>>>>
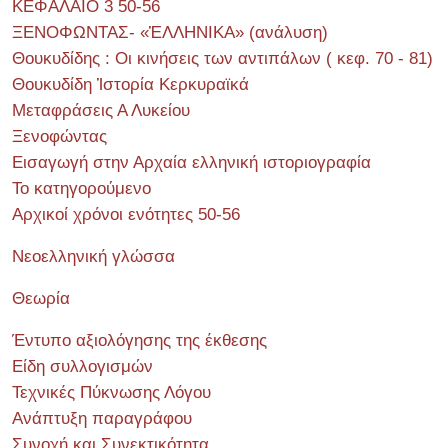
ΚΕΦΑΛΑΙΟ 3 50-56
ΞΕΝΟΦΩΝΤΑΣ- «ἙΛΛΗΝΙΚΑ» (ανάλυση)
Θουκυδίδης : Οι κινήσεις των αντιπάλων ( κεφ. 70 - 81)
Θουκυδίδη Ἱστορία Κερκυραϊκά
Μεταφράσεις Α Λυκείου
Ξενοφώντας
Εισαγωγή στην Αρχαία ελληνική ιστοριογραφία
Το κατηγορούμενο
Αρχικοί χρόνοι ενότητες 50-56
Νεοελληνική γλώσσα
Θεωρία
Έντυπο αξιολόγησης της έκθεσης
Είδη συλλογισμών
Τεχνικές Πύκνωσης Λόγου
Ανάπτυξη παραγράφου
Συνοχή και Συνεκτικότητα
<<<<
▶ _Task brief_
Retype exactly, and only, the lines from the line holding "Έντυπο αξιολόγησης της έκθεσης" through the last line of the data; both of those lines count.

▶ _Solution_
Έντυπο αξιολόγησης της έκθεσης
Είδη συλλογισμών
Τεχνικές Πύκνωσης Λόγου
Ανάπτυξη παραγράφου
Συνοχή και Συνεκτικότητα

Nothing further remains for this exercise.